The second major problem with the drone program was that no matter how precise or surgical the technology was when it was based on faulty or outdated intelligence combined with cognitive biases it often resulted in significant civilian harm, such as the U.S. drone strike in Kabul in August 2021 that killed ten civilians including seven children.

With AI I see similar problems, but the potential for harm is much greater. Here again the military AI debates are focused on the wrong question, in my view—the issue of autonomy and keeping a human in the loop, leading some groups to call for a ban on lethal autonomous weapon systems.

Everyone agrees that a human should be kept in the loop, and the focus on lethal autonomous weapons systems has obscured the risks of military AI that are already here. We are already seeing military AI contribute to significant civilian harm with humans fully in the loop, as we have seen in Gaza. If the drone program lowered the threshold for the use of force, military AI is increasing the pace and scale of killing.

The problems with the drone program that I have outlined are magnified here—human bias, the reliance on outdated or faulty intelligence, and overly permissive targeting criteria. All this implies that algorithms may misidentify targets potentially more often than we think, but because a machine has produced the results, as I said earlier, the risk is that humans will have greater confidence in it and be less likely to question targeting decisions, leading to more killing in war.

We are now in a situation where states are more likely to resort to force at greater speed and scale where there are fewer incentives built into the system for reflection and restraint. This should be of great concern to all of us.

I was reading an article in Bloomberg last week entitled, “Don’t Fear AI in War, Fear Autonomous Weapons.” That is precisely the wrong mentality. That is like saying, “Don’t fear the drone program; just fear the drones.” It is nonsensical and very dangerous.

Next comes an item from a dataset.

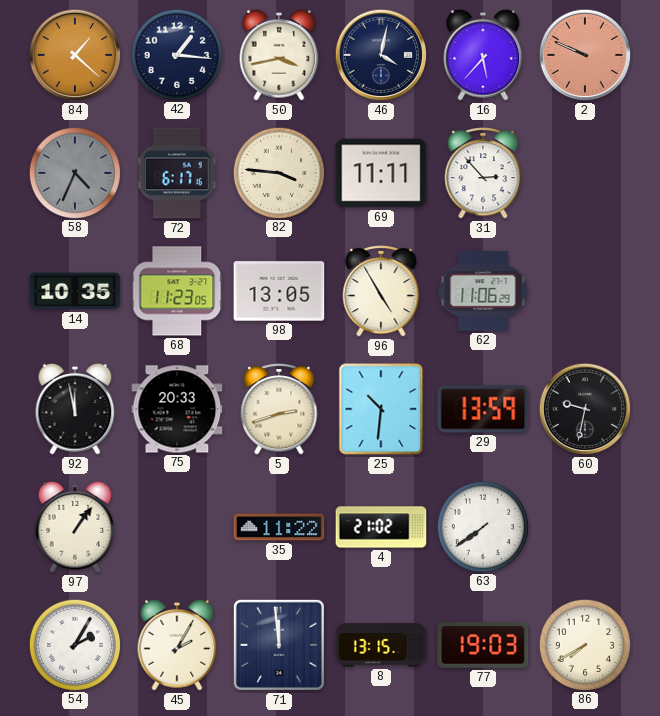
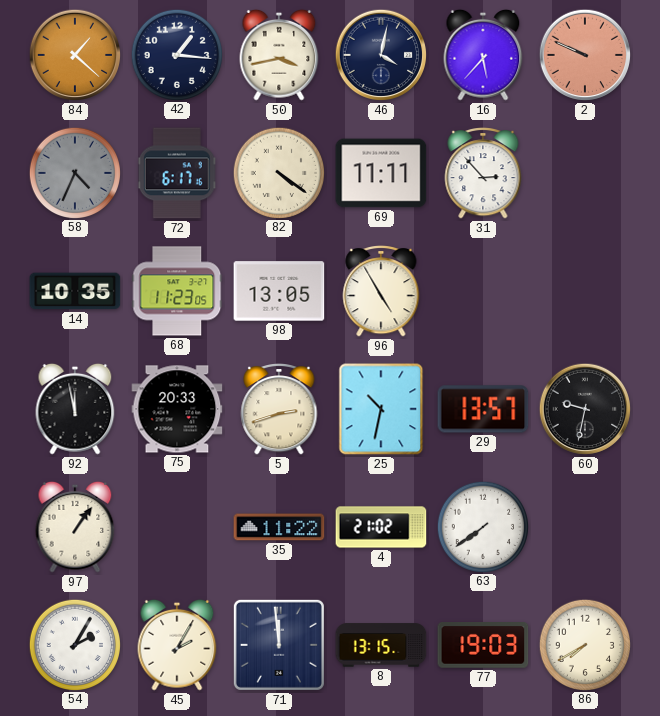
82: 3:46 -> 4:21
62: 11:06 -> none
25: 10:31 -> 10:32
29: 13:59 -> 13:57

ARTHUR HOLLAND MICHEL: I have heard often those who advocate for the use of AI in, say, targeting describing the very slow, tedious, and recursive process that has traditionally been used for selecting targets for drone strikes, as though that is a bad thing and that using AI to speed up that process will be a win tactically and strategically but also for things like precision and accuracy.

Is there an argument to be made, perhaps even from your direct experience, that this vast interagency process that you referred to earlier which leads up to the use of drones in strikes is necessary, that one can only achieve some level of precision and discrimination in targeting, flawed as that might be, by doing things ponderously and cautiously and bringing in a variety of different sources and perspectives? In that sense is there some contradiction in the desire to use AI specifically for the purpose of doing things more quickly?

BRIANNA ROSEN: We need to balance speed with safety. This is a real challenge that U.S. policymakers are facing with AI now. Even with that rigorous and complex interagency process for the drone program that you described there are countless instances of the drone program mistakenly targeting civilians and getting it wrong. Even having that process in place—and I want to stress this—is not a safeguard against civilian harm. There are still many flaws in that process that I have written about in the past as well, but not having that process is a complete disaster.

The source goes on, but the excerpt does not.